Missing Values
GLM automatically replaces missing values.
When building or applying a model, Oracle Machine Learning automatically replaces missing values of numerical attributes with the mean and missing values of categorical attributes with the mode.
You can configure the Generalized Linear Model algorithm to override the
default treatment of missing values. With the
ODMS_MISSING_VALUE_TREATMENT
setting, you can cause the
algorithm to delete rows in the training data that have missing values instead of
replacing them with the mean or the mode. However, when the model is applied, Oracle Machine Learning for SQL performs the usual mean/mode missing value
replacement. As a result, it is possible that the statistics generated from scoring
does not match the statistics generated from building the model.

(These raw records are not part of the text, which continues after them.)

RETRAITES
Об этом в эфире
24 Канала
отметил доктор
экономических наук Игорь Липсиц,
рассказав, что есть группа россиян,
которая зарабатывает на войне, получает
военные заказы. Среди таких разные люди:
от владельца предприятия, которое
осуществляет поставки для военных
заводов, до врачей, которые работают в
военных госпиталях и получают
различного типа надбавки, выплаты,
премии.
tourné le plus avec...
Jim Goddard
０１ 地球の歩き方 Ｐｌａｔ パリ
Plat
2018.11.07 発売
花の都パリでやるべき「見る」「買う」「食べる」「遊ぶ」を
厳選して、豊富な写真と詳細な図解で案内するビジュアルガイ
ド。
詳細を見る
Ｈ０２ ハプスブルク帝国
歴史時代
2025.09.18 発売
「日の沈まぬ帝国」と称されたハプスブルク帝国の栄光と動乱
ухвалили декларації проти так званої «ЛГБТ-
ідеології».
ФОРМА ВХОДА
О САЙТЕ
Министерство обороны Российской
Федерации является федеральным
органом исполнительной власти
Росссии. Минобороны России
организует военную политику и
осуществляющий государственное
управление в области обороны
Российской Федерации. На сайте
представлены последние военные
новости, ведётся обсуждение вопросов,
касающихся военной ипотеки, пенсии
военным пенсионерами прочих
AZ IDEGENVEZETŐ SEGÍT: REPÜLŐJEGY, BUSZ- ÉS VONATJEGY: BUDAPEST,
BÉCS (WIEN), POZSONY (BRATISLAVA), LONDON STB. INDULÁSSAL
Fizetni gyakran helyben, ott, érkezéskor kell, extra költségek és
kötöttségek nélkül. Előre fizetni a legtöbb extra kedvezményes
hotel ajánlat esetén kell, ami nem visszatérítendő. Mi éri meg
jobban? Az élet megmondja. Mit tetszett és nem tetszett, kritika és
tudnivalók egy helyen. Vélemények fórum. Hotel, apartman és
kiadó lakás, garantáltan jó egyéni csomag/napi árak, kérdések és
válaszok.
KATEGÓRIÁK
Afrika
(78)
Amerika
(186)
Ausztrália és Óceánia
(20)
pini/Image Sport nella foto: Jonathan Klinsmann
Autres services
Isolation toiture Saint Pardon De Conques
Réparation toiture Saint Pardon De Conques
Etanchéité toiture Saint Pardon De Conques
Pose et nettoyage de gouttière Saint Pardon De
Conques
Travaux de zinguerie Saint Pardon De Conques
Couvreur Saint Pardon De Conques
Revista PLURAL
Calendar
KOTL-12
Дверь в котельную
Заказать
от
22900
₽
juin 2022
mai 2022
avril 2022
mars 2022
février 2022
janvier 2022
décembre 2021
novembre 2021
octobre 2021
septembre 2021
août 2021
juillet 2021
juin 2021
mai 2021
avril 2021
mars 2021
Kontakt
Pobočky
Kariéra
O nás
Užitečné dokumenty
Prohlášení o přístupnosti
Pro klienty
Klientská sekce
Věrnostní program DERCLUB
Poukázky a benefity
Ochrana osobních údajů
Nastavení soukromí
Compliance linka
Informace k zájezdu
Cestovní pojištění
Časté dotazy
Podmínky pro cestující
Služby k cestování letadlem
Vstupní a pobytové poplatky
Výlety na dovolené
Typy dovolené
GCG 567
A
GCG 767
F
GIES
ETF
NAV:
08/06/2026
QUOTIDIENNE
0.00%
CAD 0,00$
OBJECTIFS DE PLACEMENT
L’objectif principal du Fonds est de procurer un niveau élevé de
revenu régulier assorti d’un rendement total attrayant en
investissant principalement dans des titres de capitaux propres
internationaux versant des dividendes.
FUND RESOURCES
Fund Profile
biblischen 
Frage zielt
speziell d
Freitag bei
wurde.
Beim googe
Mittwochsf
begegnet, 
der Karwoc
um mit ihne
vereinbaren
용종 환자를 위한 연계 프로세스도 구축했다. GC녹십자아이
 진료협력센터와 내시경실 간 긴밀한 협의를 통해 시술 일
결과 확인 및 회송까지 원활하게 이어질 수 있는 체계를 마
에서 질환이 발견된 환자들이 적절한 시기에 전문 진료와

If you want to delete rows with missing values in the scoring the model, you must perform the transformation explicitly. To make build and apply statistics match, you must remove the rows with NULLs from the scoring data before performing the apply operation. You can do this by creating a view.
CREATE VIEW viewname
AS SELECT * from tablename
WHERE column_name1
is NOT NULL
AND column_name2
is NOT NULL
AND column_name3
is NOT NULL .....
Note:
In Oracle Machine Learning for SQL, missing values in nested data indicate sparsity, not values missing at random.
The value
ODMS_MISSING_VALUE_DELETE_ROW
is only valid for tables
without nested columns. If this value is used with nested data, an exception is
raised.